Cluster bombs: made in USA, likely to continue so
A treaty banning the use of cluster munitions was signed today in Oslo, Norway. While most of the rest of the civilized world--111 countries in all--joined in the grand united bomb demolition, notable truants included Israel, China, Russia, and yes, the United States, which adopted a similar position on cluster munitions to its resistance to the global abolition of landmines: Yes, they're unpleasant and nasty but necessary and we can improve them so they won't be a threat to children, farmers, farm animals, etc.
We have out work cut out for us on that improvement stuff. By some estimates as much as 25 percent of the 4 million bomblets dropped by the Israelis over Southern Lebanon did not explode. Let's hope the bombs left behind in Lebanon prove less of a long-term hazard than the residue from America's cluster bombing of Laos which more than 30 years after the end of the Vietnam War continues to kill and maim.
The new treaty calls for the destruction of stockpiles of the weapons within eight years.
Cluster munitions break apart in flight to scatter hundreds of small bomblets but because many of the weapon's bomblets don't explode as they are intended to, they can create safety hazards long after the fighting has ceased.
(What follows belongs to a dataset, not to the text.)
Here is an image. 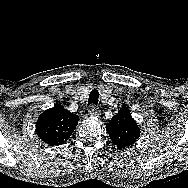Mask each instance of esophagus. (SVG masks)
<instances>
[{"label": "esophagus", "instance_id": "34e87169", "mask_svg": "<svg viewBox=\"0 0 188 188\" xmlns=\"http://www.w3.org/2000/svg\"><path fill=\"white\" fill-rule=\"evenodd\" d=\"M88 113L90 116H99L100 111L97 107L91 106L90 109L88 110Z\"/></svg>", "mask_w": 188, "mask_h": 188}]
</instances>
According to the Red Cross, credible estimates show the weapons fail between 10 and 40 percent of the time, leaving civilians at risk of harm from unexploded ordnance.
According to CNN:
Cluster Munition Coalition activists behind the agreement expressed disappointment at the absence of the big four, but insisted it wouldn't undermine the treaty as it passes into international law.
"Obviously it's very disappointing that those countries aren't here, but at the same time, the strong message that this treaty sends will make it very clear to those countries that these are unacceptable weapons and inappropriate in future conflicts," CMC Co-Chair Richard Moyes told CNN from Oslo.
"The treaty and the stigma that it builds will make it practically and politically much more difficult for them to use these weapons again in the future," Moyes added about the absent countries.
"Many of their partners will no longer be allowed to use these weapons, and clearly recognize these weapons as far too costly in humanitarian terms."